NZ exporters welcome reassurances after Brexit
News that a free trade agreement with the European Union is still on track, despite Brexit, has been welcomed by New Zealand’s export sector.
Trade Minister Todd McClay was in Shanghai this weekend at the G20 trade ministers meeting, and said he had been assured that New Zealand’s trade interests would not be negatively affected by Brexit.
“I have sought, and received, assurances that the trade relationship we share with the EU and the UK will continue and that New Zealand will be involved in any discussions between the EU and UK in relation to anything that involves our trade,” McClay said.
“All parties spoke of the need for calm reflection and an orderly process of discussion on trade.”
Export New Zealand executive director Catherine Beard said the news was extremely positive for the export sector, which had been worried about the impact of Brexit on free trade negotiations.
“It has been concerning, there’s a lot of uncertainty,” Beard said. “It’s really positive that the trade minister has had those assurances.
“The preliminary work and talks had already got under way for a New Zealand EU free trade agreement, so when Brexit came along there was some concern that it might get sidelined,” she said.
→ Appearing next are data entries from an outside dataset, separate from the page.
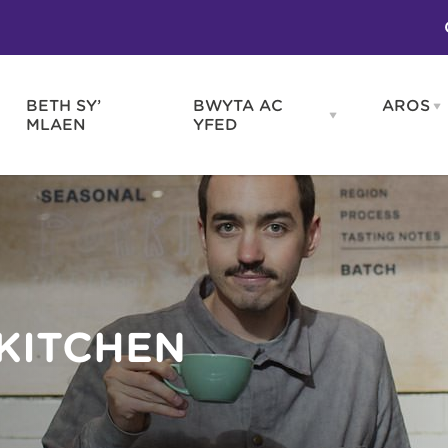
BETH SY’
BWYTA AC
AROS
O
en
Open
MLAEN
YFED
WELD
BWYTA
m
AC
WNEUD
YFED
Blas ar Gymru
Gwes
nu
menu
Bwytai
Huna
Tafarndai a Bariau
Caraf
Caffis a Delis
Rhag
ydd
KITCHEN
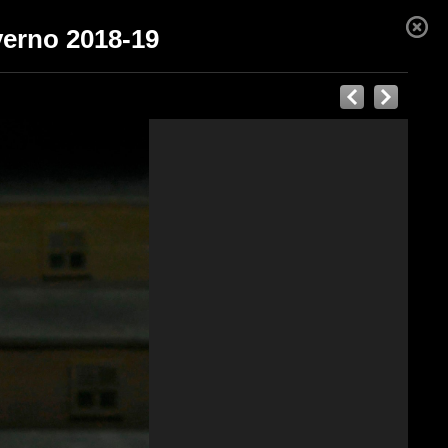
verno 2018-19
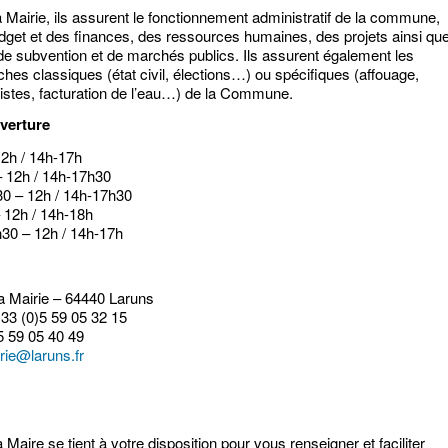
a Mairie, ils assurent le fonctionnement administratif de la commune,
udget et des finances, des ressources humaines, des projets ainsi qu
de subvention et de marchés publics. Ils assurent également les
âches classiques (état civil, élections…) ou spécifiques (affouage,
pistes, facturation de l’eau…) de la Commune.
verture
12h / 14h-17h
– 12h / 14h-17h30
30 – 12h / 14h-17h30
– 12h / 14h-18h
h30 – 12h / 14h-17h
la Mairie – 64440 Laruns
+33 (0)5 59 05 32 15
5 59 05 40 49
rie@laruns.fr
a Maire se tient à votre disposition pour vous renseigner et faciliter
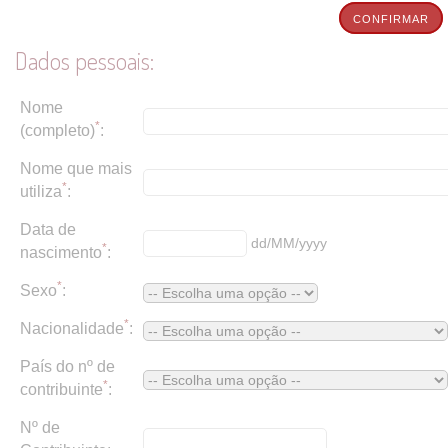
CONFIRMAR
Dados pessoais:
Nome
*
(completo)
:
Nome que mais
*
utiliza
:
Data de
dd/MM/yyyy
*
nascimento
:
*
Sexo
:
*
Nacionalidade
:
País do nº de
*
contribuinte
:
Nº de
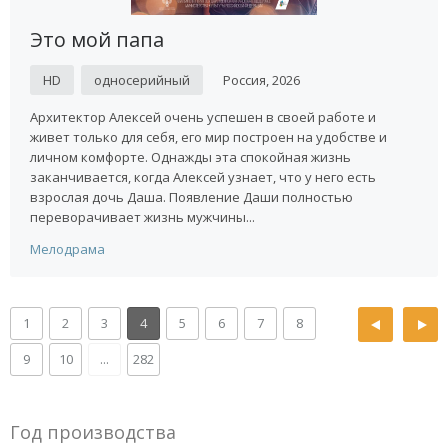
Это мой папа
HD
односерийный
Россия, 2026
Архитектор Алексей очень успешен в своей работе и
живет только для себя, его мир построен на удобстве и
личном комфорте. Однажды эта спокойная жизнь
заканчивается, когда Алексей узнает, что у него есть
взрослая дочь Даша. Появление Даши полностью
переворачивает жизнь мужчины...
Мелодрама
1
2
3
4
5
6
7
8
9
10
...
282
Год производства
“I think the EU was wanting to send a signal that things were business as usual as far as they were concerned so that’s very encouraging as the EU is a big trade partner for New Zealand and we still face significant trade barriers there.”
Beard said the EU already had free trade agreements with other countries which put New Zealand at a competitive disadvantage.
McClay met British trade and investment, Lord Price and EU Trade Commissioner Cecelia Malmström, who confirmed that New Zealand remained on track to negotiate an agreement with the EU.
McClay said there had been considerable effort put into negotiations by both sides, with a high quality trade agreement being beneficial for both parties.
“We have a lot in common with the EU, including working toward further trade rules around agriculture, SMEs, and services in the World Trade Organisation,” McClay said. “This cooperation will continue, as will our access to the EU market, valued at $8.6 billion per year.”
Beard said the positive sentiment from the UK was also good news for New Zealand when it looked to renegotiate its free trade deal.
The high New Zealand dollar had been proving tough for exporters, with Beard saying manufacturing exporters were particularly concerned.